Il faudra attendre les conclusions des travaux de l’équipe d’HocheLab pour déterminer quel scénario sera mis en place, mais Mme Dubuc entrevoit que la SDC pourrait commencer par acquérir deux ou trois bâtiments au courant des dix prochaines années.
Pour assurer la rentabilité, M. Robertson ne rejette pas l’idée de louer certains locaux à la valeur marchande à de grandes chaînes, afin d’en offrir d’autres à coûts réduits aux petits commerçants locaux. Pour sa part, Mme Dubuc croit plutôt que cette approche serait à « l’antithèse » de ce que souhaitent voir les acteurs du milieu sur la Plaza. « On veut vraiment pouvoir soutenir de jeunes pousses à l’entrepreneuriat local. On ne voudra pas d’un McDonald’s. Je pense qu’il y a de jeunes qui pourront s’installer, avec des bailleurs de fonds publics qui pourraient s’y intéresser aussi.

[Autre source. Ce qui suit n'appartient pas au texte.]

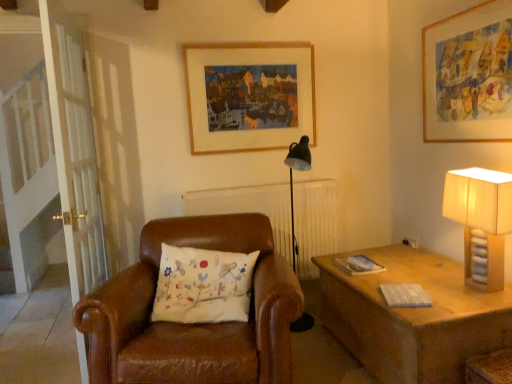 Question: From a real-world perspective, is white wooden screen door at left physically located above or below beige fabric lampshade at right?

Choices:
 (A) below
 (B) above

Answer: (B)

Question: Choose the correct answer: Is white wooden screen door at left inside beige fabric lampshade at right or outside it?

Choices:
 (A) outside
 (B) inside

Answer: (A)

Question: Estimate the real-world distances between objects in this image. Which object is closer to the white embroidered pillow at center?

Choices:
 (A) wooden picture frame at upper center, the 2th picture frame when ordered from front to back
 (B) wooden picture frame at upper right, the second picture frame viewed from the left
 (C) white wooden screen door at left
 (D) beige fabric lampshade at right

Answer: (C)

Question: Estimate the real-world distances between objects in this image. Which object is closer to the white embroidered pillow at center?

Choices:
 (A) wooden picture frame at upper center, which is the 1th picture frame in left-to-right order
 (B) white wooden screen door at left
 (C) beige fabric lampshade at right
 (D) wooden picture frame at upper right, the second picture frame positioned from the back

Answer: (B) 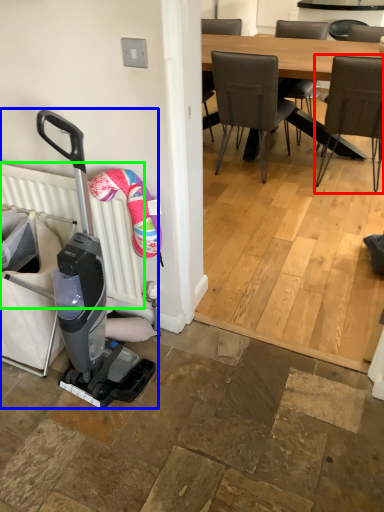 Question: Estimate the real-world distances between objects in this image. Which object is closer to chair (highlighted by a red box), baby carriage (highlighted by a blue box) or radiator (highlighted by a green box)?

Choices:
 (A) baby carriage
 (B) radiator

Answer: (B) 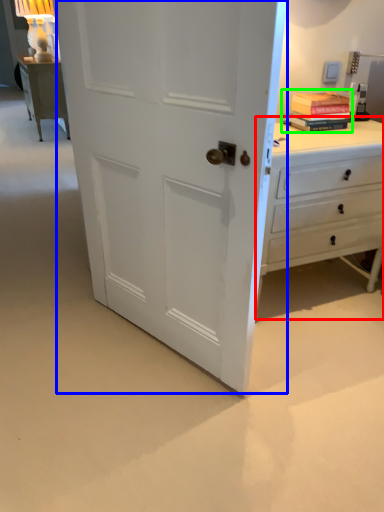 Question: Which is nearer to the chest of drawers (highlighted by a red box)? door (highlighted by a blue box) or book (highlighted by a green box).

Choices:
 (A) door
 (B) book

Answer: (B) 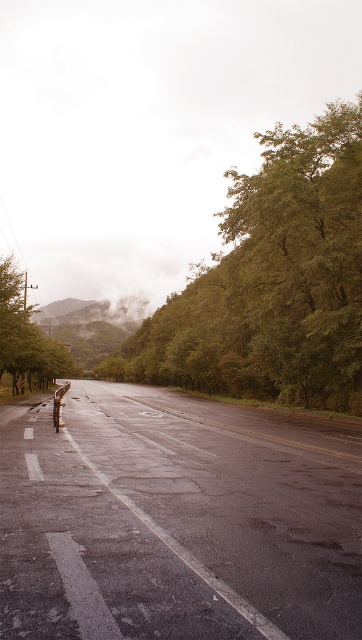 Question: Which point is closer to the camera?

Choices:
 (A) green leafy tree at center
 (B) green leafy tree at left

Answer: (A)

Question: Does green leafy tree at center appear on the right side of green leafy tree at left?

Choices:
 (A) yes
 (B) no

Answer: (A)

Question: Which point is closer to the camera?

Choices:
 (A) green leafy tree at left
 (B) green leafy tree at center

Answer: (B)

Question: Is green leafy tree at center below green leafy tree at left?

Choices:
 (A) yes
 (B) no

Answer: (B)

Question: Does green leafy tree at center have a larger size compared to green leafy tree at left?

Choices:
 (A) no
 (B) yes

Answer: (B) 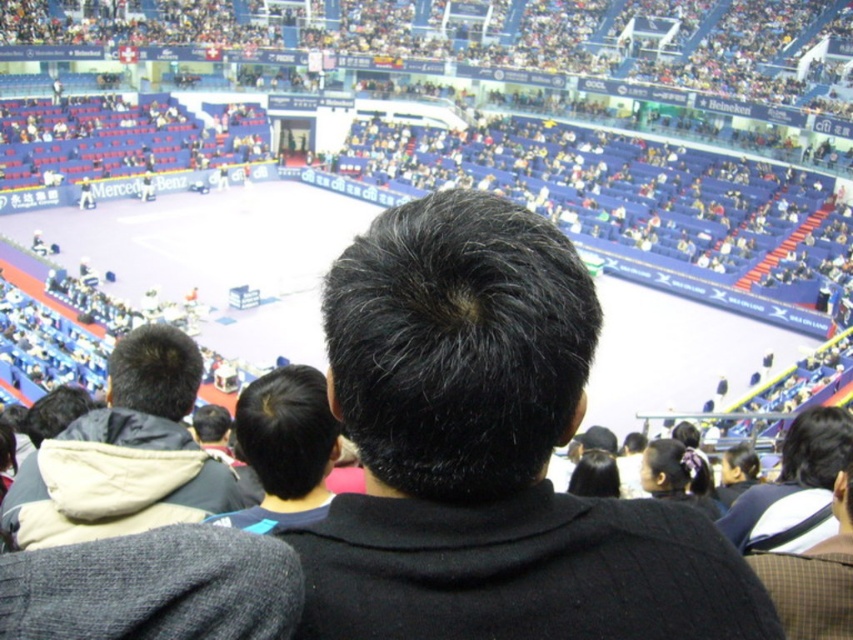 You are sitting in the sports arena and want to know if the point at coordinate (74, 522) is closer to you than the point at (254, 419). Can you determine this based on your current position?

Yes, since point (74, 522) is in front of point (254, 419), it is closer to you.

You are sitting in the stands of a sports arena and notice two items in front of you. The first is the black matte hair at center, and the second is the dark gray jacket at center. Which of these two items has a greater width from your viewpoint?

The black matte hair at center is wider than the dark gray jacket at center according to the description provided.

You are sitting in the stands of an indoor sports arena and notice two people in front of you. One has black matte hair at center and the other has dark brown hair at center. Which person has a hairstyle that appears taller?

The black matte hair at center is much taller as dark brown hair at center, so the person with black matte hair at center has a taller hairstyle.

Les annonces ne sont pas faites, mais on a déjà des annonces de montants à travers des enveloppes au fédéral qui vont pouvoir soutenir le projet. »
Pour sa part, le maire de RPP, François Limoges, entrevoit que le projet proposé pourra assurer la vitalité des artères commerciales de l’Arrondissement et répondre aux besoins des citoyens. « On contribue en même temps au renforcement de notre résilience économique locale. Le partenariat entre l’Arrondissement, la SDC Plaza St-Hubert et l’organisme HocheLab pourra servir de modèle pour d’autres quartiers montréalais confrontés à des problèmes semblables », anticipe l’élu.